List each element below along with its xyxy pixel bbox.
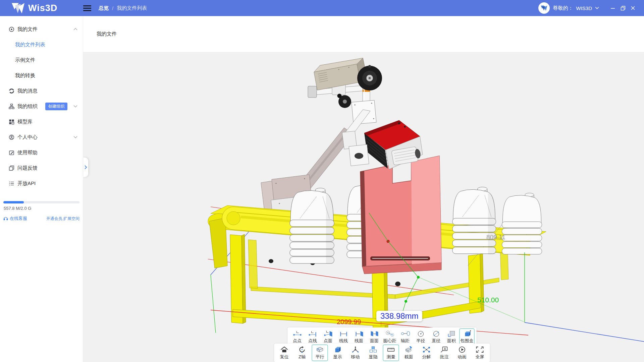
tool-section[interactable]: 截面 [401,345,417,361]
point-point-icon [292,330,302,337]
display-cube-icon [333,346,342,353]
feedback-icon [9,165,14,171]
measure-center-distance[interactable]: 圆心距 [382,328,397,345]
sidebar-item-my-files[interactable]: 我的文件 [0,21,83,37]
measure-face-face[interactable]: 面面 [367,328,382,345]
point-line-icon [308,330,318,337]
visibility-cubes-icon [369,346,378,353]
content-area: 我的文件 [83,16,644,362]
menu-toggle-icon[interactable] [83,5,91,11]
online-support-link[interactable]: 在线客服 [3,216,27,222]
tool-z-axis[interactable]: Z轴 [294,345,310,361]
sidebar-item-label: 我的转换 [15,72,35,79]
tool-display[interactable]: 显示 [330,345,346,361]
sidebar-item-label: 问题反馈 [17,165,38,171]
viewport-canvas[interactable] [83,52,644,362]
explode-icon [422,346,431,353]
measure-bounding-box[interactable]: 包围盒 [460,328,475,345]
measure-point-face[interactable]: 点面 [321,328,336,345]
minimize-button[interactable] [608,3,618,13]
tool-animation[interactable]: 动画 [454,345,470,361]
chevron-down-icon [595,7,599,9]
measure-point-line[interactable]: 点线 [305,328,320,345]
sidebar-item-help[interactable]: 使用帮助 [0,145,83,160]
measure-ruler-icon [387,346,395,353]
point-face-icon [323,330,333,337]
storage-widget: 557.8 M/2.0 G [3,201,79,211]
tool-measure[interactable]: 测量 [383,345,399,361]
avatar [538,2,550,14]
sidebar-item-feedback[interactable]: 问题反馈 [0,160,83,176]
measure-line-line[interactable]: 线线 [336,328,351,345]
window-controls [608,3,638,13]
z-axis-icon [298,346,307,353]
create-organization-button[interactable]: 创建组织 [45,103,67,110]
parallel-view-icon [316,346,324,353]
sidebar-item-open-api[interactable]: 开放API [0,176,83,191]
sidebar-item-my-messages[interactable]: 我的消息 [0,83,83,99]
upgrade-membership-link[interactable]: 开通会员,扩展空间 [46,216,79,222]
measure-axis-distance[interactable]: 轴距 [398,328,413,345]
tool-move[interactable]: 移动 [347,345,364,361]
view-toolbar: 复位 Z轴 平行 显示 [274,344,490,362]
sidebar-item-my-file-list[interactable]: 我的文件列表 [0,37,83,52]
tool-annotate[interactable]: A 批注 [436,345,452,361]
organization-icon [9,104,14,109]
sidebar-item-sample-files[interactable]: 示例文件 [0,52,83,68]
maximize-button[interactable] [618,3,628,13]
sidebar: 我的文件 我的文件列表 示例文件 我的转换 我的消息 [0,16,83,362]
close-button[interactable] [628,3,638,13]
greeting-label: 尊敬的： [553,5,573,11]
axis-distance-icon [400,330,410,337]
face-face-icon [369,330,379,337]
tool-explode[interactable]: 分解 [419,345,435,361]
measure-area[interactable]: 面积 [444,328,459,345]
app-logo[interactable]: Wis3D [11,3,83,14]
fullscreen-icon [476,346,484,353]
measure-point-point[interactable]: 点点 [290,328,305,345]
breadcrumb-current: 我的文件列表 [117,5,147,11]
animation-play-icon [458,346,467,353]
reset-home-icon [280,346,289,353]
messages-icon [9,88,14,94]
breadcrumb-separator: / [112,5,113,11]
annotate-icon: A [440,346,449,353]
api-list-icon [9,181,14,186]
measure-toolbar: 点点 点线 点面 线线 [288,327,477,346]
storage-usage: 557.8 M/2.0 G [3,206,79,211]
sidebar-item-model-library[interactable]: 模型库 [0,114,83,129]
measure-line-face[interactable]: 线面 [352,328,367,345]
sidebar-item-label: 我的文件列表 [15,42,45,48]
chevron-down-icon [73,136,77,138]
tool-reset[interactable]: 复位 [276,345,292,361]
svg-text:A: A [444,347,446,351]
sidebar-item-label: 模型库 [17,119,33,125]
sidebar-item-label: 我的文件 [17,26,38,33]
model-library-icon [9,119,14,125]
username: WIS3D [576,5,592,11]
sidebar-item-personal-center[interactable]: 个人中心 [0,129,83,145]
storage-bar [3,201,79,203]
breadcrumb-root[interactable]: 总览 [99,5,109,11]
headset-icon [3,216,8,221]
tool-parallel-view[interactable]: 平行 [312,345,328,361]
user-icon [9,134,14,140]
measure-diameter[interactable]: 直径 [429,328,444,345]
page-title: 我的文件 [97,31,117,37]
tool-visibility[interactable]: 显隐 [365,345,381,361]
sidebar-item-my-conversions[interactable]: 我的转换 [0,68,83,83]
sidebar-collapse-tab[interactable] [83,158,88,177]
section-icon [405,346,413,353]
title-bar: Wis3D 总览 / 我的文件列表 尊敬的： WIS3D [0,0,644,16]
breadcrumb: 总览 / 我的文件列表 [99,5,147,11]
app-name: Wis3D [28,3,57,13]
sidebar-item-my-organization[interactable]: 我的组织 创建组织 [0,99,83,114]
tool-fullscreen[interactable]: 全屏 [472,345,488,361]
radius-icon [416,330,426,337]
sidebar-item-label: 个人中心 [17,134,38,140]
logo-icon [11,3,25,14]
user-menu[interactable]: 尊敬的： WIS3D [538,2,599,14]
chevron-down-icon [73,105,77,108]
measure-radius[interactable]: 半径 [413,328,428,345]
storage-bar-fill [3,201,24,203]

+ + + + + + +

*Activity*.
State the number of lines in the data that carry "organization", and add nothing to it.

*Solution to the problem*.
3